RECORDS FOR THE TASK:
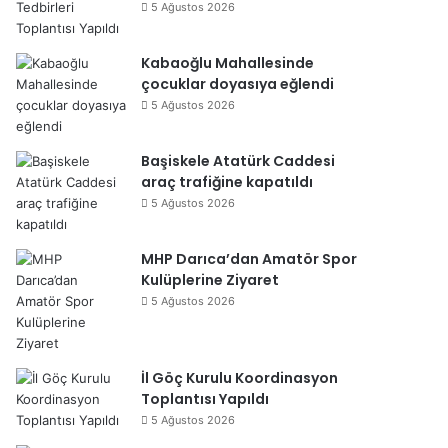
5 Ağustos 2026
Kabaoğlu Mahallesinde
çocuklar doyasıya eğlendi
5 Ağustos 2026
Başiskele Atatürk Caddesi
araç trafiğine kapatıldı
5 Ağustos 2026
MHP Darıca’dan Amatör Spor
Kulüplerine Ziyaret
5 Ağustos 2026
İl Göç Kurulu Koordinasyon
Toplantısı Yapıldı
5 Ağustos 2026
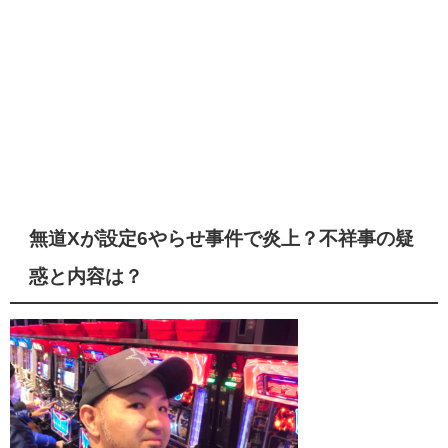
無道Xが設定6やらせ事件で炎上？不祥事の疑
惑と内容は？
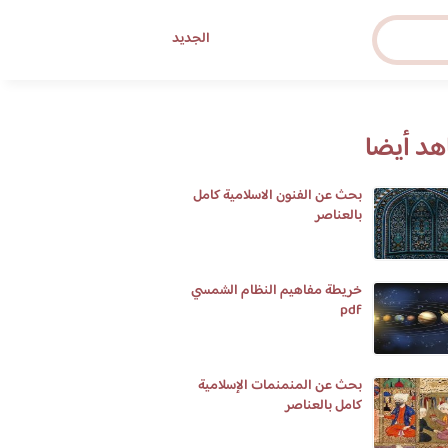
الجديد
د أيضا
بحث عن الفنون الاسلامية كامل
بالعناصر
خريطة مفاهيم النظام الشمسي
pdf
بحث عن المنمنمات الإسلامية
كامل بالعناصر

ASSIGNED TASK: Make an exact copy of the listing above. Its pictures are not needed.

RESPONSE TO THIS TASK:
5 Ağustos 2026
Kabaoğlu Mahallesinde
çocuklar doyasıya eğlendi
5 Ağustos 2026
Başiskele Atatürk Caddesi
araç trafiğine kapatıldı
5 Ağustos 2026
MHP Darıca’dan Amatör Spor
Kulüplerine Ziyaret
5 Ağustos 2026
İl Göç Kurulu Koordinasyon
Toplantısı Yapıldı
5 Ağustos 2026
無道Xが設定6やらせ事件で炎上？不祥事の疑
惑と内容は？
الجديد
د أيضا
بحث عن الفنون الاسلامية كامل
بالعناصر
خريطة مفاهيم النظام الشمسي
pdf
بحث عن المنمنمات الإسلامية
كامل بالعناصر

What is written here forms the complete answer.